SOURCE RECORDS >>
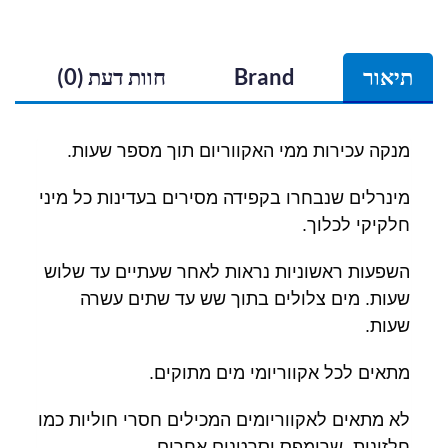
תיאור
Brand
חוות דעת (0)
מנקה עכירות ממי האקווריום תוך מספר שעות.
מינרלים שנבחרו בקפידה מסירים בעדינות כל מיני
חלקיקי לכלוך.
השפעות ראשוניות נראות לאחר שעתיים עד שלוש
שעות.
מים צלולים בתוך שש עד שתים עשרה
שעות.
מתאים לכל אקווריומי מים מתוקים.
לא מתאים לאקווריומים המכילים חסרי חוליות כמו
חלזונות, שרימפס וסרטנים אחרים.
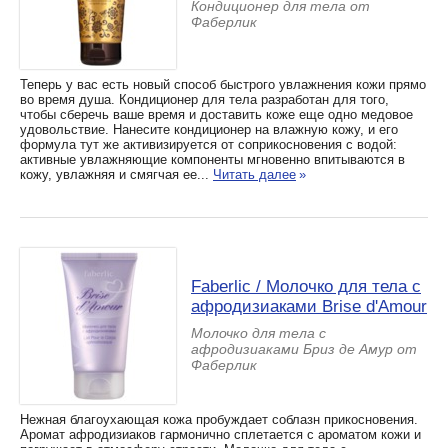
Кондиционер для тела от
Фаберлик
Теперь у вас есть новый способ быстрого увлажнения кожи прямо
во время душа. Кондиционер для тела разработан для того,
чтобы сберечь ваше время и доставить коже еще одно медовое
удовольствие. Нанесите кондиционер на влажную кожу, и его
формула тут же активизируется от соприкосновения с водой:
активные увлажняющие компоненты мгновенно впитываются в
кожу, увлажняя и смягчая ее...
Читать далее
»
Faberlic / Молочко для тела с
афродизиаками Brise d'Amour
Молочко для тела с
афродизиаками Бриз де Амур от
Фаберлик
Нежная благоухающая кожа пробуждает соблазн прикосновения.
Аромат афродизиаков гармонично сплетается с ароматом кожи и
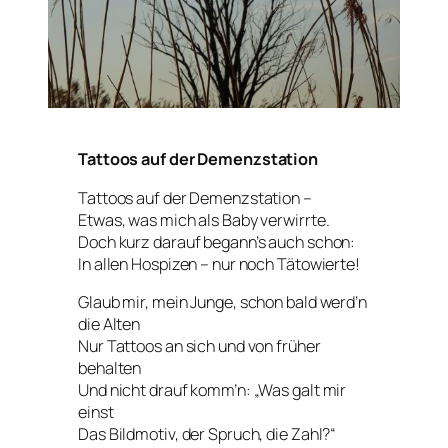
Tattoos auf der Demenzstation
Tattoos auf der Demenzstation –
Etwas, was mich als Baby verwirrte.
Doch kurz darauf begann’s auch schon:
In allen Hospizen – nur noch Tätowierte!
Glaub mir, mein Junge, schon bald werd’n
die Alten
Nur Tattoos an sich und von früher
behalten
Und nicht drauf komm’n: „Was galt mir
einst
Das Bildmotiv, der Spruch, die Zahl?“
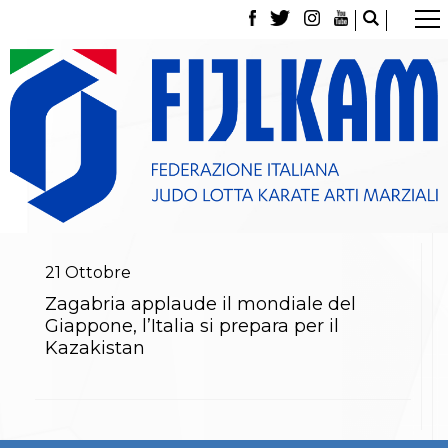
La Federazione
Tesseramento
Contatti
Norme e modulistica Affiliazioni e Tesseramenti
Polizza Assicurativa
Classifica Società Sportive con più di 100 atleti
tesserati
Azzurri
Giustizia Sportiva
Gare e Risultati
Archivio eventi
21
Ottobre
Dove siamo
Zagabria applaude il mondiale del
Media
Giappone, l’Italia si prepara per il
Partners
Kazakistan
Trasparenza
Judo
La disciplina
News
Attività Didattica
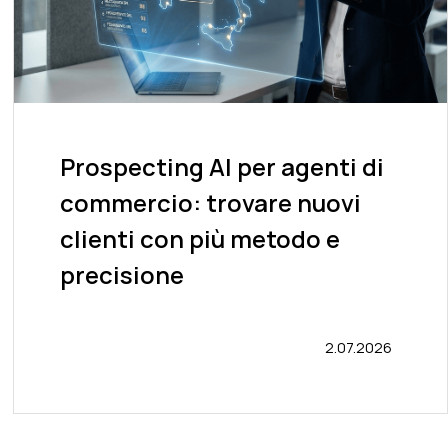
Prospecting AI per agenti di
commercio: trovare nuovi
clienti con più metodo e
precisione
2.07.2026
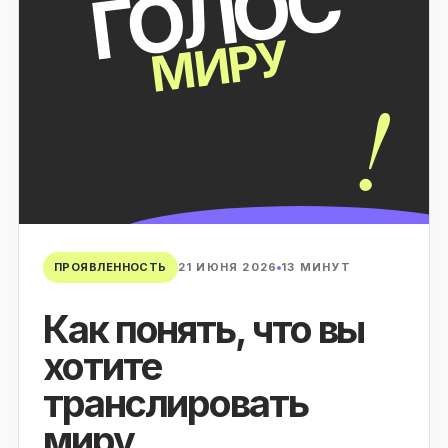
ГОЛОС
МИРУ
!
ПРОЯВЛЕННОСТЬ
21 ИЮНЯ 2026
13 МИНУТ
Как понять, что вы
хотите
транслировать
миру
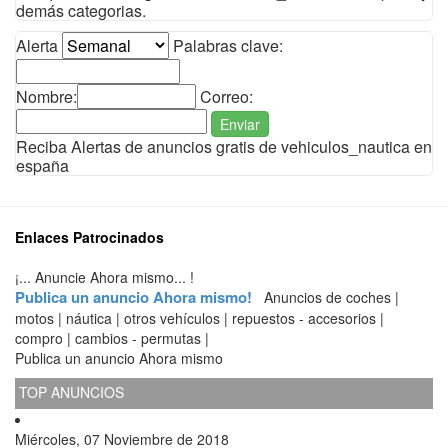
demás categorias.
Alerta
Palabras clave:
Nombre:
Correo:
Enviar
Reciba Alertas de anuncios gratis de vehiculos_nautica en
españa
Enlaces Patrocinados
¡... Anuncie Ahora mismo... !
Publica un anuncio Ahora mismo!
Anuncios de coches |
motos | náutica | otros vehículos | repuestos - accesorios |
compro | cambios - permutas |
Publica un anuncio Ahora mismo
TOP ANUNCIOS
Miércoles, 07 Noviembre de 2018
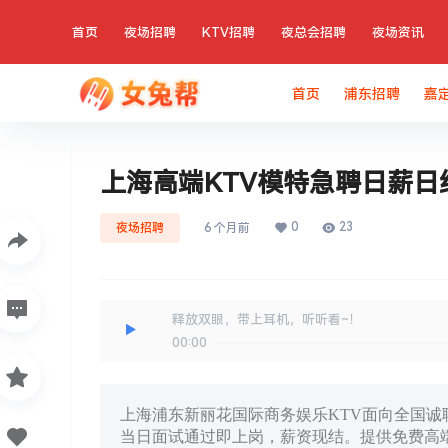
首页
夜场招聘
KTV招聘
夜总会招聘
夜场资讯
首页
浦东招聘
嘉
上海高端KTV模特急聘日薪
0
23
夜场招聘
6 个月前
释放双眼，带上耳机，听听看~！
00:00
上海浦东新丽花国际商务娱乐KTV面向全国诚聘
当日面试通过即上岗，薪资现结。提供免费高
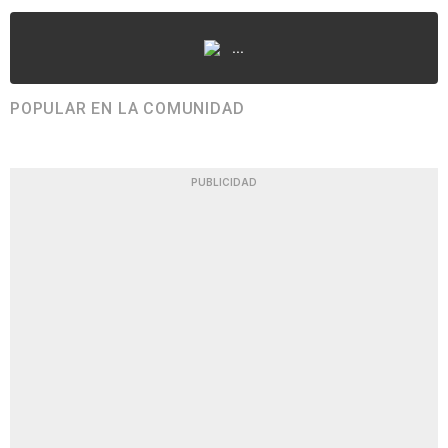
...
POPULAR EN LA COMUNIDAD
PUBLICIDAD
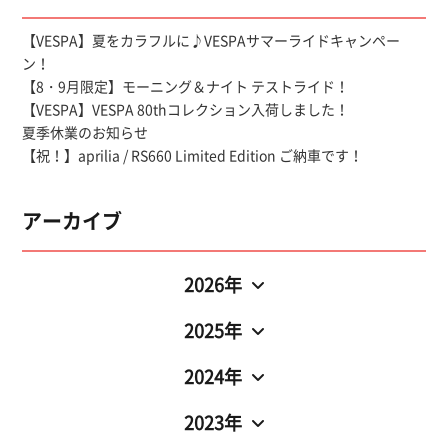
【VESPA】夏をカラフルに♪VESPAサマーライドキャンペー
ン！
【8・9月限定】モーニング＆ナイト テストライド！
【VESPA】VESPA 80thコレクション入荷しました！
夏季休業のお知らせ
【祝！】aprilia / RS660 Limited Edition ご納車です！
アーカイブ
2026年
2025年
2024年
2023年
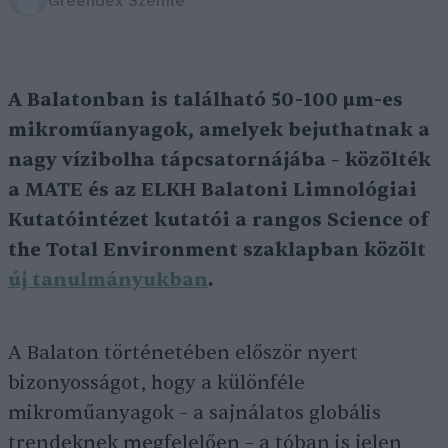
Greendex Szemle
A Balatonban is található 50-100 µm-es
mikroműanyagok, amelyek bejuthatnak a
nagy vízibolha tápcsatornájába – közölték
a MATE és az ELKH Balatoni Limnológiai
Kutatóintézet kutatói a rangos Science of
the Total Environment szaklapban közölt
új tanulmányukban
.
A Balaton történetében először nyert
bizonyosságot, hogy a különféle
mikroműanyagok – a sajnálatos globális
trendeknek megfelelően – a tóban is jelen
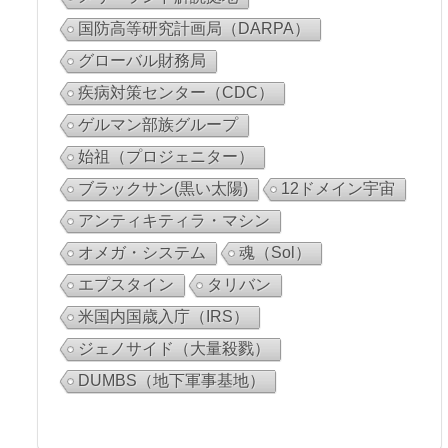
国防高等研究計画局（DARPA）
グローバル財務局
疾病対策センター（CDC）
ゲルマン部族グループ
始祖（プロジェニター）
ブラックサン(黒い太陽)
12ドメイン宇宙
アンティキティラ・マシン
オメガ・システム
魂（Sol）
エプスタイン
タリバン
米国内国歳入庁（IRS）
ジェノサイド（大量殺戮）
DUMBS（地下軍事基地）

WHAT YOU NEED TO DO >>
Looking at the entries above, report how many of their lines include "Ahora", and add nothing else.

SOLUTION BELOW >>
3